▶ **Requirement**
In your answer, set down the records below exactly as they stand, omitting pictures.

▶ **Given data**
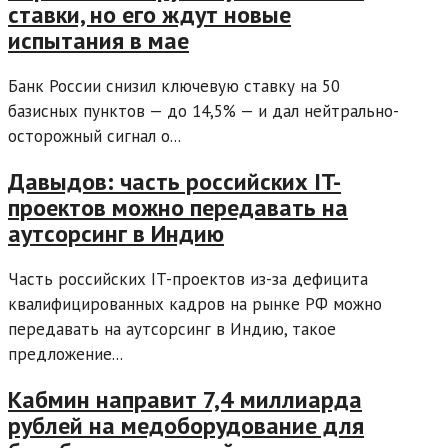
ставки, но его ждут новые
испытания в мае
Банк России снизил ключевую ставку на 50
базисных пунктов — до 14,5% — и дал нейтрально-
осторожный сигнал о...
Давыдов: часть российских IT-
проектов можно передавать на
аутсорсинг в Индию
Часть российских IT-проектов из-за дефицита
квалифицированных кадров на рынке РФ можно
передавать на аутсорсинг в Индию, такое
предложение...
Кабмин направит 7,4 миллиарда
рублей на медоборудование для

▶ **Answer to this task**
ставки, но его ждут новые
испытания в мае
Банк России снизил ключевую ставку на 50
базисных пунктов — до 14,5% — и дал нейтрально-
осторожный сигнал о...
Давыдов: часть российских IT-
проектов можно передавать на
аутсорсинг в Индию
Часть российских IT-проектов из-за дефицита
квалифицированных кадров на рынке РФ можно
передавать на аутсорсинг в Индию, такое
предложение...
Кабмин направит 7,4 миллиарда
рублей на медоборудование для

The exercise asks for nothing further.